Minggu, 16 Januari 2011

sepotong tahupun tahu

Aku menduga moyangku tahu bongkahan di meja makan itu sungguhsungguh tahu, tentang benih, tunas, tumbuh, dipetik, dibawa ke pabrik, bunyi mesinmesin, menjadi bongkah putih, terendam perih, garam dan bumbu dapur, minyak mendidih di penggorengan, menjadi matang. Terhidang di meja makan, hingga akhirnya, sentuhan bibir dan lumatan lidahku.

Maka dia diberi nama tahu, karena sungguhsungguh tahu tentang waktu. Tak ada yang begitu saja menjadi tahu, pun tidak sepotong tahu. Sudah bertahuntahun kukenal tahu, malangnya baru kusadari aku tak tahu banyak tentang tahu. Sampai malam ini ada yang berbisik, mungkin lidahku, tanyakan pada tahu, tentang waktu, tentang putih yang bisu, tentang semua yang selalu kuacuhkan, purapura tak tahu, betapa panjang perjalanan sepotong tahu demi  mengisi perutku.

Ditubuh bagian mana tahu menyimpan kenangan aroma tanah dan musim hujan, tentang daundaun yang tumbuh di ranting perdu, kulitnya semegah mantel bulu. Panen dan suka cita yang sebentar, perjalanan ke kota, tahu begitu mahir menyimpan kisahnya. Belum lagi deru bising mesin pabrik, memilah, memisahkan, mengolah, mengaduk, membentuk, mewarna, seakan ada terlalu banyak tuhan ingin menciptakan tahu, tuhantuhan kemudian melupakan semua yang mereka tahu. Aku ingin tahu apa sebutan tahu untukku, tuhan atau hantu.

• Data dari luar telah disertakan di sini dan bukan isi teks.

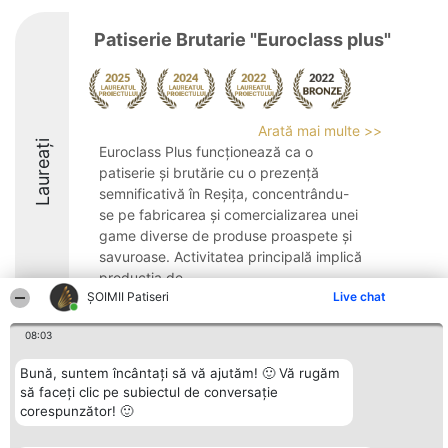
Patiserie Brutarie "Euroclass plus"
Arată mai multe >>
Laureați
Euroclass Plus funcționează ca o
patiserie și brutărie cu o prezență
semnificativă în Reșița, concentrându-
se pe fabricarea și comercializarea unei
game diverse de produse proaspete și
savuroase. Activitatea principală implică
producția de ...
ȘOIMII Patiseri
Live chat
8.6
08:03
Bună, suntem încântați să vă ajutăm! 🙂 Vă rugăm
Organizator Ranking
Plebiscyt
Contact
să faceți clic pe subiectul de conversație
BRIGHT SOLUTIONS BR SRL
Câștigătorii
Contact
corespunzător! 🙂
Aleea Timisul De Sus 2 Bl. A30
Lista Tuturor
Sc. A Et. 4 Ap. 13 Cod 061952
Laureaților
București
Reguli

Malam ini, sepotong tahu tersisa di meja makanku, matang, cantik, berkilat, serupa harta karun, emas berlumur minyak. Aku jatuh hati padanya. Aku jadi ragu memasukkan tahu dalam mulutku. Tahu yang baik hati, kuberikan kesempatan untukmu memilih takdir, aku ingin belajar adil.

Tapi tahu malah tertawa terbahakbahak,menatap sinis bibirku,”Sudah jangan sok tahu, aku cuma sepotong tahu.”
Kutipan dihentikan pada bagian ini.